Would you work out how many of the lines below hold "parties" and reply with nothing but the number?

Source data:

◇ ◇ ◇

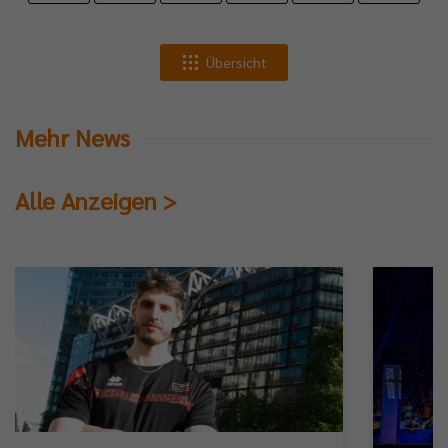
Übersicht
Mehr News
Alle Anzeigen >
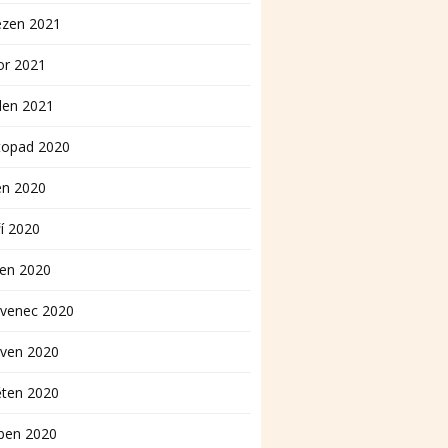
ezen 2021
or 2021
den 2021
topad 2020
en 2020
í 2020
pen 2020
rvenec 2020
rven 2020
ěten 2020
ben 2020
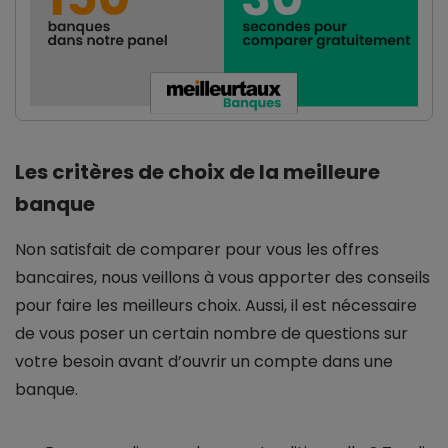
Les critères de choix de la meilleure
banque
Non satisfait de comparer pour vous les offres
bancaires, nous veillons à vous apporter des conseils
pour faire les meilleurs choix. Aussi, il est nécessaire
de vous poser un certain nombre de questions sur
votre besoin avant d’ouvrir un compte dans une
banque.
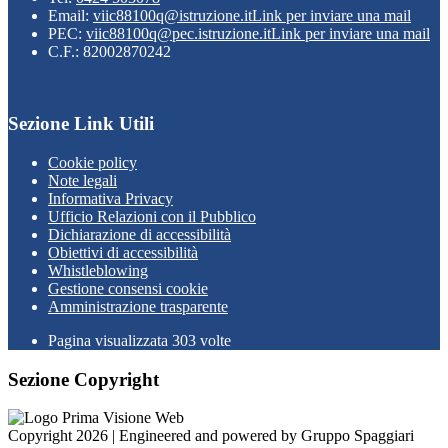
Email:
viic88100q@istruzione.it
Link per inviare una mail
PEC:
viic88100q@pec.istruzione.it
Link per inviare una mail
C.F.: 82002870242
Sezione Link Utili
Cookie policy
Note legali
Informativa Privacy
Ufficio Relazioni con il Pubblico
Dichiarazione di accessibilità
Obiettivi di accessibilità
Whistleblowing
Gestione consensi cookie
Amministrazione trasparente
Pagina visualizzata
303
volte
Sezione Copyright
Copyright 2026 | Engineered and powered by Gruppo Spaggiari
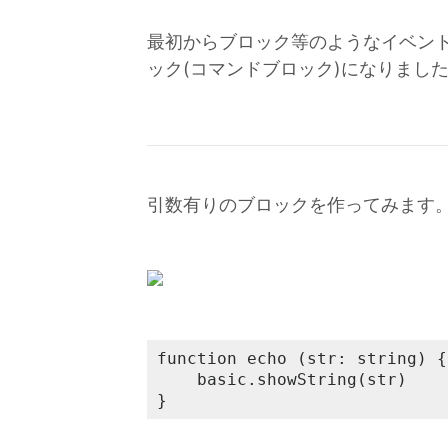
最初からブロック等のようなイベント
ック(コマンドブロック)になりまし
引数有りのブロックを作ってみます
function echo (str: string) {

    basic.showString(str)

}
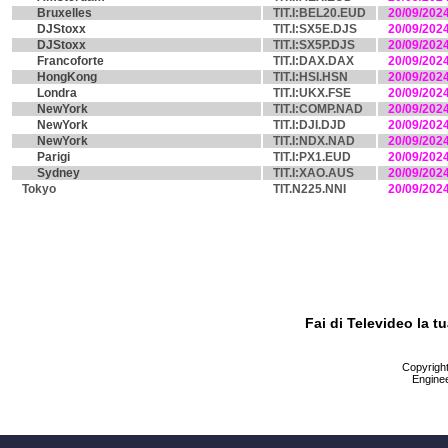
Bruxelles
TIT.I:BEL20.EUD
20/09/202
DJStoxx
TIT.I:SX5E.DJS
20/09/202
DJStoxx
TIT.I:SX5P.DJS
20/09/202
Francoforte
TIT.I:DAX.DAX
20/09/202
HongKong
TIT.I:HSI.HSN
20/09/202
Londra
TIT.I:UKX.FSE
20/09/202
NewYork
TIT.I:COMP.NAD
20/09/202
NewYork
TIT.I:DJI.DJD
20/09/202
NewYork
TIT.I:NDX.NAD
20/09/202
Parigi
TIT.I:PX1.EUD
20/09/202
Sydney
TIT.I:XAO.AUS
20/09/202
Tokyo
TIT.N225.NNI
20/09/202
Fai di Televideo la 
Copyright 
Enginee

◇ ◇ ◇

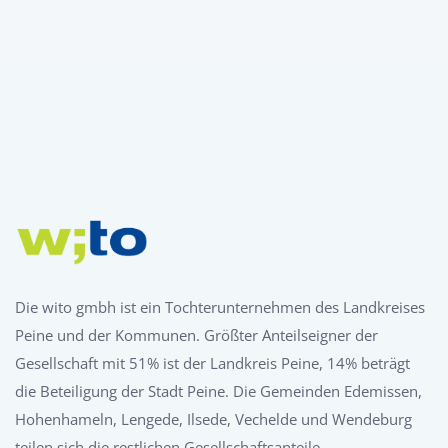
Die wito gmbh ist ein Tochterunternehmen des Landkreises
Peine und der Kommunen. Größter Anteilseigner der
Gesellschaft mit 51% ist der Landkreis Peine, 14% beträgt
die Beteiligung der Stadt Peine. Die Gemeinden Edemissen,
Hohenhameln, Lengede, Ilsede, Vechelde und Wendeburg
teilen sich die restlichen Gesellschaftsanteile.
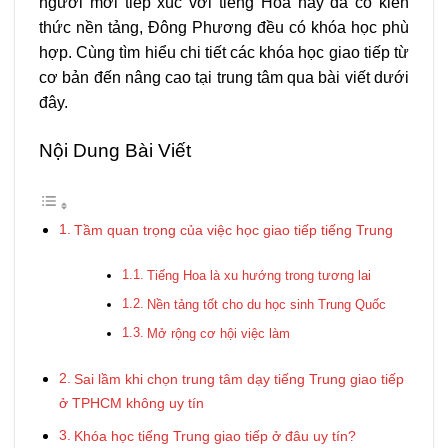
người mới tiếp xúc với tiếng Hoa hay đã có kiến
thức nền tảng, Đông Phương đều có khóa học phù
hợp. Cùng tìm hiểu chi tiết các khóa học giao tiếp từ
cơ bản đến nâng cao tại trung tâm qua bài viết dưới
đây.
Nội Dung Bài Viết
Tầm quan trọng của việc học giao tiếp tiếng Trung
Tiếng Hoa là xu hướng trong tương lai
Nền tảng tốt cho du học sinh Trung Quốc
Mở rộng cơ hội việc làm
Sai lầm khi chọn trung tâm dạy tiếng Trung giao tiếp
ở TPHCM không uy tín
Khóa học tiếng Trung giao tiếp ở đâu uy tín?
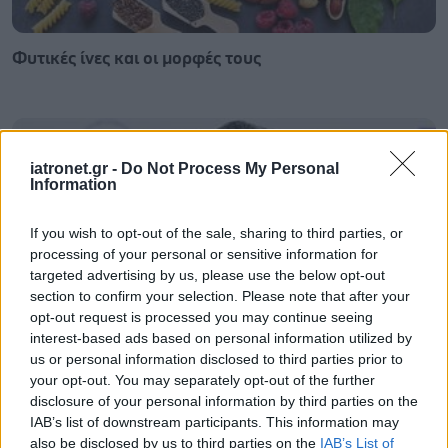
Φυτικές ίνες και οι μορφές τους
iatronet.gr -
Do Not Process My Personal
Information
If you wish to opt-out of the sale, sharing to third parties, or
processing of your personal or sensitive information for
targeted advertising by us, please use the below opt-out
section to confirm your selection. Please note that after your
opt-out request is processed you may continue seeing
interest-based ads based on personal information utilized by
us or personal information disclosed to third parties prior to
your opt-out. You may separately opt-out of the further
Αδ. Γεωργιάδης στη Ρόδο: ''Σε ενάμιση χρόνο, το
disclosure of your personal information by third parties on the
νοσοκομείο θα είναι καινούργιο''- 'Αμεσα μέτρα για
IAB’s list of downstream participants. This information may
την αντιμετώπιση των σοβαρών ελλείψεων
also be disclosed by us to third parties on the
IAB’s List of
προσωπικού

◇ ◇ ◇

RESULT:
4